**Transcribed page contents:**
---+---

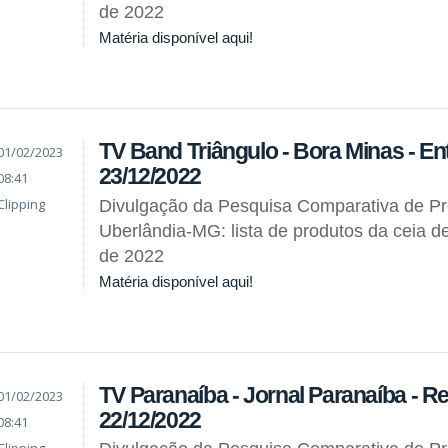
de 2022
Matéria disponível aqui!
TV Band Triângulo - Bora Minas - Ent
01/02/2023
23/12/2022
08:41
Clipping
Divulgação da Pesquisa Comparativa de P
Uberlândia-MG: lista de produtos da ceia d
de 2022
Matéria disponível aqui!
TV Paranaíba - Jornal Paranaíba - R
01/02/2023
22/12/2022
08:41
Clipping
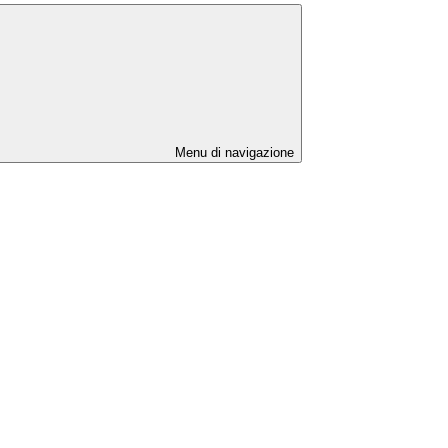
Menu di navigazione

---+---

**What is required:** Set down all of the entries exactly as they appear, but keep the images out.

**Solution for this task:**
de 2022
Matéria disponível aqui!
TV Band Triângulo - Bora Minas - Ent
01/02/2023
23/12/2022
08:41
Clipping
Divulgação da Pesquisa Comparativa de P
Uberlândia-MG: lista de produtos da ceia d
de 2022
Matéria disponível aqui!
TV Paranaíba - Jornal Paranaíba - R
01/02/2023
22/12/2022
08:41
Clipping
Menu di navigazione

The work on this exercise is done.